Wie es scheint, hatte Marcuse, als er Adorno zitierte, den Braten noch gar nicht gerochen. In einer musikalischen Schrift zu Alban Berg charakterisiert Adorno Horkheimer und sich selbst einmal so: „Wenn ich von Max und mir sagen darf, unser ‚Standpunkt’ sei der marxistische etwa so, wie der Braten der Standpunkt des Essers ist, so lässt ganz gewiss etwas Ähnliches sich von Bergs Verhältnis zur décadence und ‚Spätromantik’, zum süchtigen und todessüchtigen Subjektivismus sagen.“[8] Adorno und Horkheimer mögen den Marxismus, aber nachdem sie ihn sich einverleibt haben, bleibt nichts Erkennbares von ihm übrig. Bei Adorno sind es denn freilich keine Wiener Schnitzel, die zum Wein verspeist werden, sondern: „Nicht wegzudenken aus dem Bilde Bergs ist eine Art sinnlicher Kultur, wie man sie etwa auch in Paris findet, ein sehr subtiler Sinn für gutes Essen und vor allem auch Wein. Ihm danke ich die Kenntnis des damals vorzüglichen, wenngleich überaus schwarzgelben Restaurants Weide in Speising, mit den berühmten Krebspastetchen...“[9]

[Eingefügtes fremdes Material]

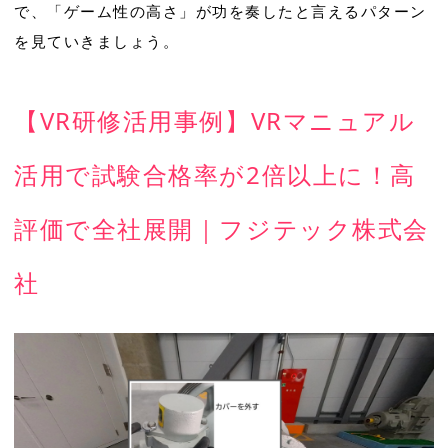
で、「ゲーム性の高さ」が功を奏したと言えるパターン
を見ていきましょう。
【VR研修活用事例】VRマニュアル
活用で試験合格率が2倍以上に！高
評価で全社展開｜フジテック株式会
社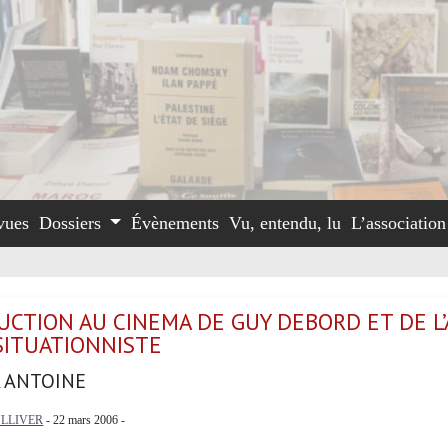
vues
Dossiers
Évènements
Vu, entendu, lu
L’associatio
UCTION AU CINEMA DE GUY DEBORD ET DE L
SITUATIONNISTE
 ANTOINE
LLIVER
- 22 mars 2006 -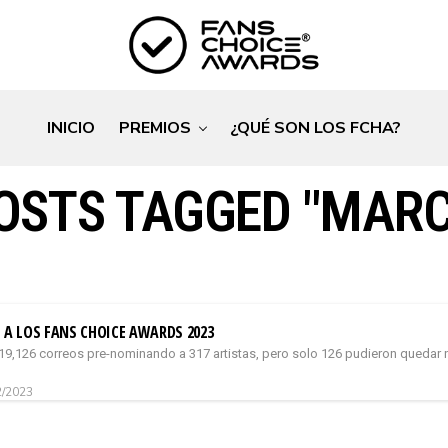
INICIO
PREMIOS
¿QUÉ SON LOS FCHA?
OSTS TAGGED "MAR
A LOS FANS CHOICE AWARDS 2023
 19,126 correos pre-nominando a 317 artistas, pero solo 126 pudieron quedar 
2/2023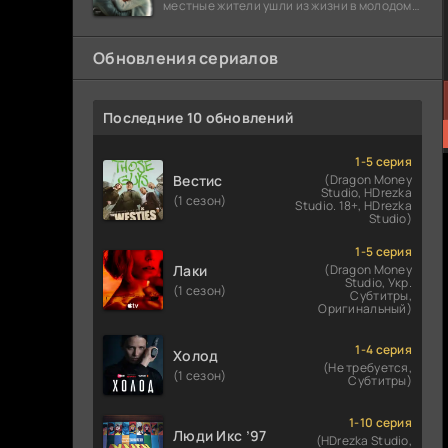
местные жители ушли из жизни в молодом
возрасте. Разговоры о взрывах атомной
бомбы
Обновления сериалов
Последние 10 обновлений
1-5 серия
Вестис
(Dragon Money
Studio, HDrezka
(1 сезон)
Studio. 18+, HDrezka
Studio)
1-5 серия
Лаки
(Dragon Money
Studio, Укр.
(1 сезон)
Субтитры,
Оригинальный)
1-4 серия
Холод
(Не требуется,
(1 сезон)
Субтитры)
1-10 серия
Люди Икс ’97
(HDrezka Studio,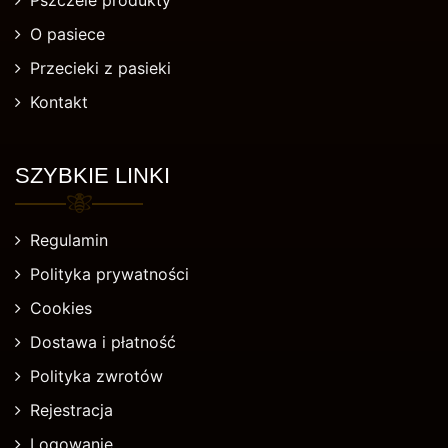
Pszczele produkty
O pasiece
Przecieki z pasieki
Kontakt
SZYBKIE LINKI
Regulamin
Polityka prywatności
Cookies
Dostawa i płatność
Polityka zwrotów
Rejestracja
Logowanie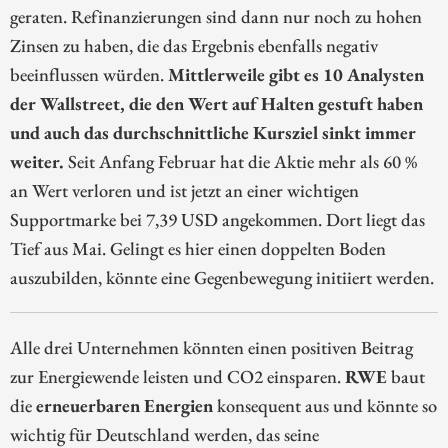
geraten. Refinanzierungen sind dann nur noch zu hohen
Zinsen zu haben, die das Ergebnis ebenfalls negativ
beeinflussen würden.
Mittlerweile gibt es 10 Analysten
der Wallstreet, die den Wert auf Halten gestuft haben
und auch das durchschnittliche Kursziel sinkt immer
weiter.
Seit Anfang Februar hat die Aktie mehr als 60 %
an Wert verloren und ist jetzt an einer wichtigen
Supportmarke bei 7,39 USD angekommen. Dort liegt das
Tief aus Mai. Gelingt es hier einen doppelten Boden
auszubilden, könnte eine Gegenbewegung initiiert werden.
Alle drei Unternehmen könnten einen positiven Beitrag
zur Energiewende leisten und CO2 einsparen.
RWE
baut
die
erneuerbaren Energien
konsequent aus und könnte so
wichtig für Deutschland werden, das seine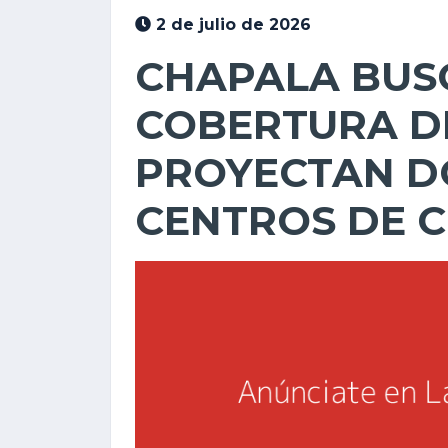
2 de julio de 2026
CHAPALA BUS
COBERTURA DE
PROYECTAN D
CENTROS DE C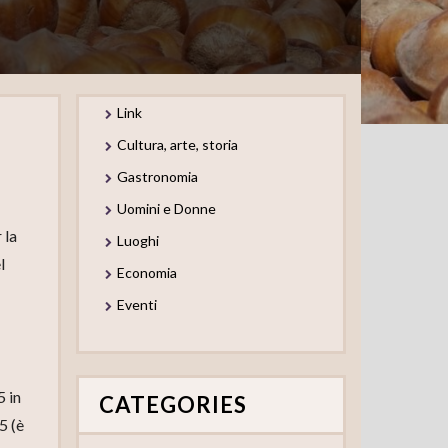
Link
Cultura, arte, storia
Gastronomia
Uomini e Donne
 la
Luoghi
l
Economia
Eventi
5 in
CATEGORIES
5 (è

Präsentieren wir die von Marcuse zitierte Stelle aus der „Ästhetischen Theorie“ Adornos nochmals; in ihrem Kontext: „Technik, die, nach einem letztlich der bürgerlichen Sexualmoral entlehnten Schema, Natur soll geschändet haben, wäre unter veränderten Produktionsverhältnissen[10] ebenso fähig, ihr beizustehen und auf der armen Erde ihr zu dem zu helfen, wohin sie vielleicht möchte.“ Hier liegt die große Weigerung nicht nur der Denker Adorno oder Marcuse vor, sondern wohl der meisten Philosophen: Einzusehen, dass Kalb und Krebschen vielleicht an alle möglichen Orte wollen, nur nicht in Schlachthäuser oder siedendes Wasser, wo ihre Augen geschlossen werden. Adornos Formulierung, wir hätten auf veränderte gesellschaftliche Produktionsverhältnisse zu warten, unterstellt einen Schicksalszusammenhang, den es so nicht gibt. Eine Revolution an den Herden, Kochkunst im Eingedenken der Kreatur, ist hinreichend.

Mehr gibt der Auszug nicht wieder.